La caverna seguía sumida en una ominosa quietud, pero en el último recodo a espaldas de Vangerdahast, los círculos de desperdicios se alzaban y caían levemente sobre la superficie. El mago observó la diminuta pata de cuervo que tenía en la palma de la mano y que mantenía por encima del agua, más o menos a la altura de sus ojos, y vio que aún señalaba al frente. La ghazneth se encontraba allí, en algún lugar, pero ¿qué había a sus espaldas?
Imágenes de tiburones albinos y anacondas empezaron a poblar su mente, pero Vangerdahast arrinconó estos temores por ser infundados. Tales criaturas necesitaban una dieta estable, y los trasgos, la única fuente de alimento que había descubierto en las cavernas, habían repoblado la ciudad recientemente. Parecía más probable que un pedazo de desperdicios hubieran caído del cielo y provocado el chapoteo.
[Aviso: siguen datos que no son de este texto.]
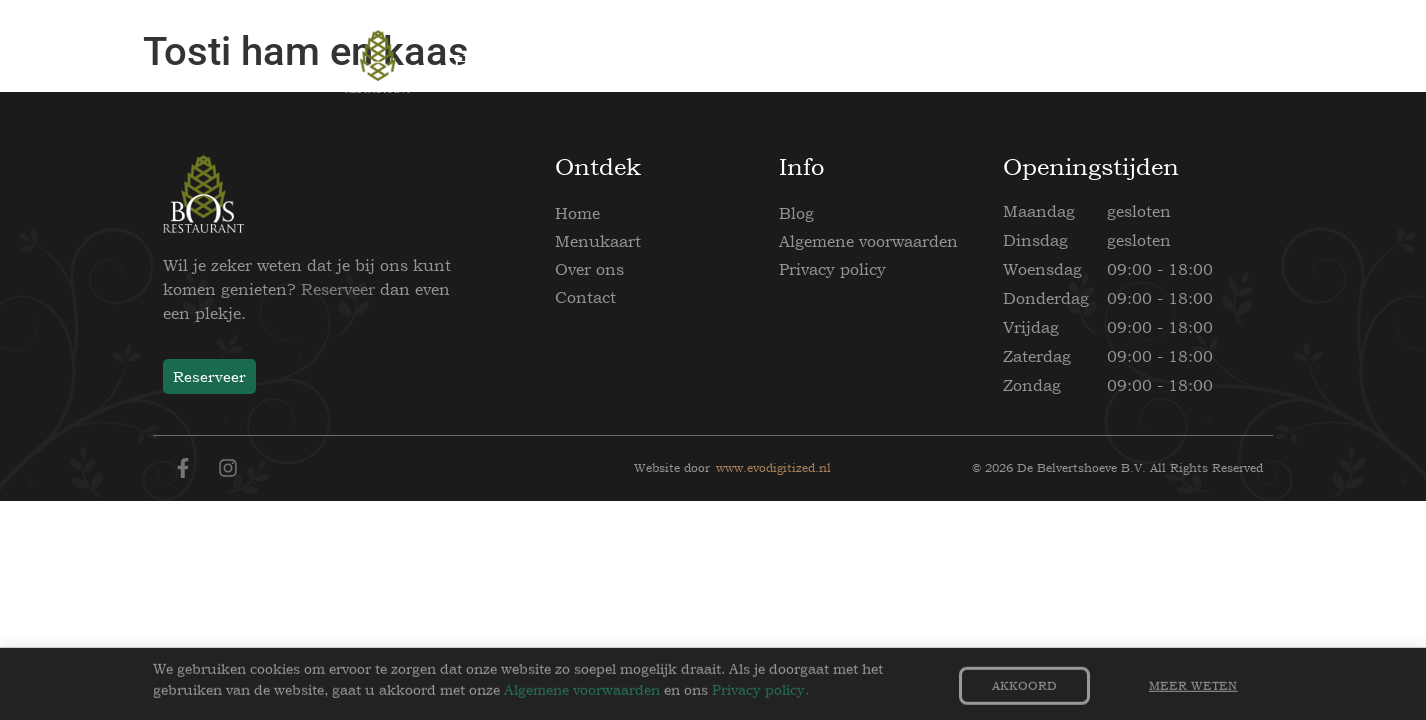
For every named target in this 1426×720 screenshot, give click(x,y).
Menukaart (598, 241)
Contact (585, 297)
Vangerdahast continuó por el pasadizo, obedeciendo las indicaciones de la brújula que había improvisado hasta llegar a un cruce de tres caminos. Si estaba en lo cierto sobre la identidad de la ghazneth, y sinceramente confiaba en equivocarse, aquella cosa era Rowen Cormaeril, el atractivo y joven explorador que desgraciadamente había enamorado a la princesa Tanalasta. El mago los había visto juntos por última vez al pie de los Picos de las Tormentas, cuando la pareja se libró de su abrazo para evitar que los teletransportara de regreso a Arabel. En aquel momento, Vangerdahast no pudo evitar enfurecerse con ellos, pero ahora estaba… en fin, ahora estaba muerto de miedo. Si Rowen se había convertido en una ghazneth, no se atrevía ni siquiera a pensar en qué podía haberse convertido Tanalasta.
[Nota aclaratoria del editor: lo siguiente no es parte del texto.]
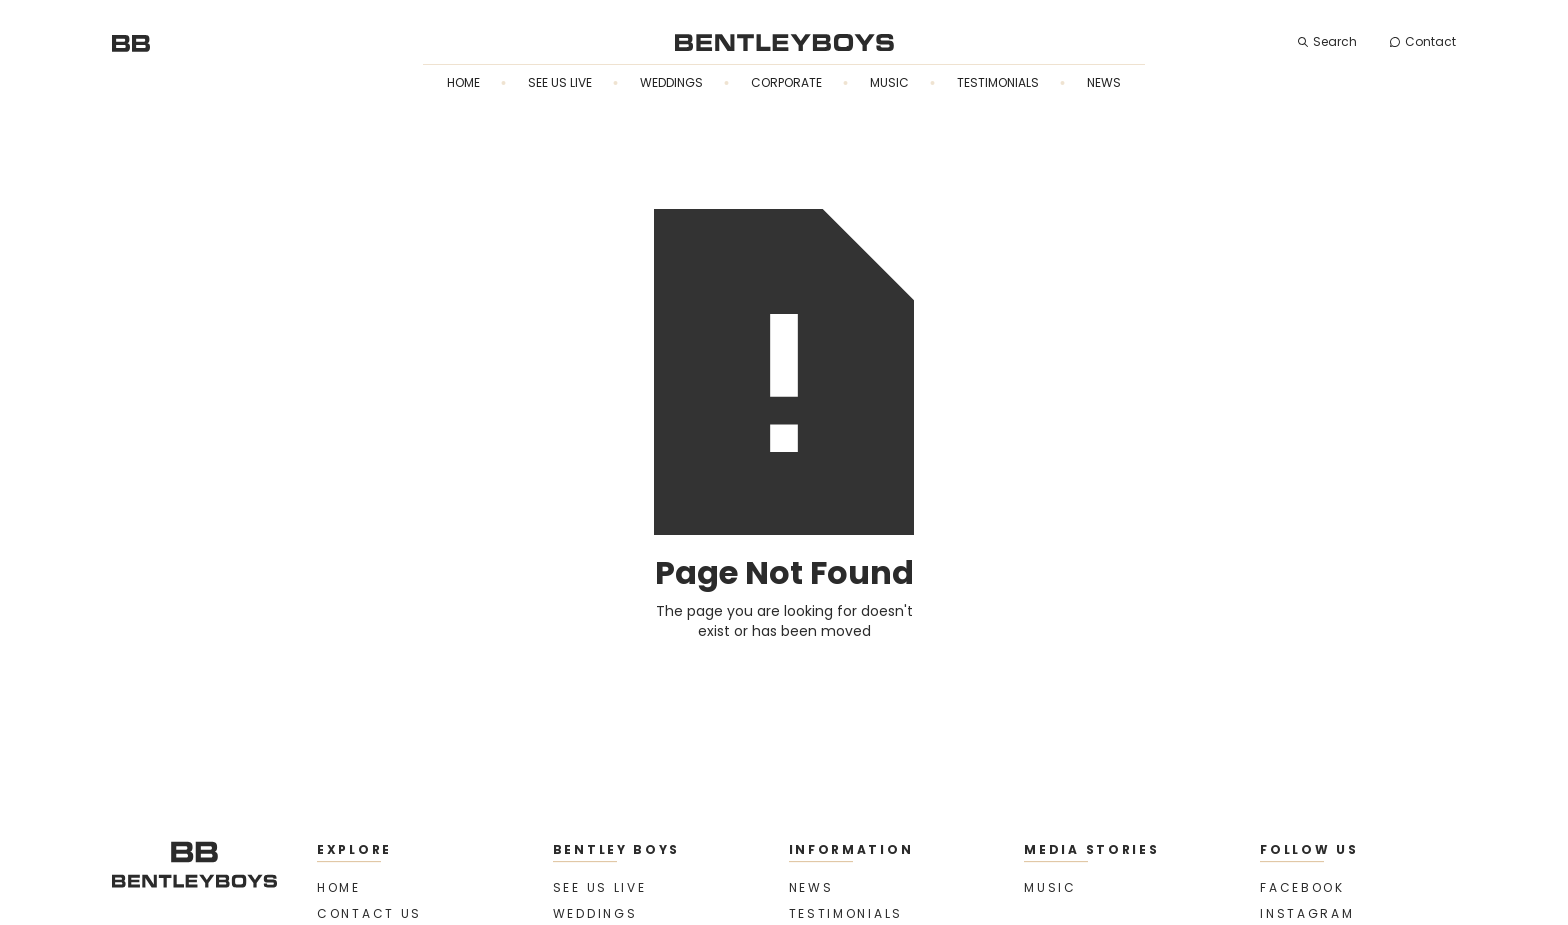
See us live (560, 82)
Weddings (671, 82)
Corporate (786, 82)
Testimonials (998, 82)
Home (463, 82)
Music (889, 82)
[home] (131, 42)
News (1104, 82)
Aumentó unos centímetros la profundidad del agua, y el mago echó la cabeza hacia atrás para no hundirse. Sostenía la antorcha en alto, por lo que tenía el brazo cansado, y se preguntó si no sería buena idea lanzar un hechizo de luz al pie del cuervo. Con ambas manos ocupadas, tendría dificultades para defenderse si de verdad había algo que le seguía, y siempre existía la posibilidad real de hundirse en un agujero y que al hacerlo se apagara la llama.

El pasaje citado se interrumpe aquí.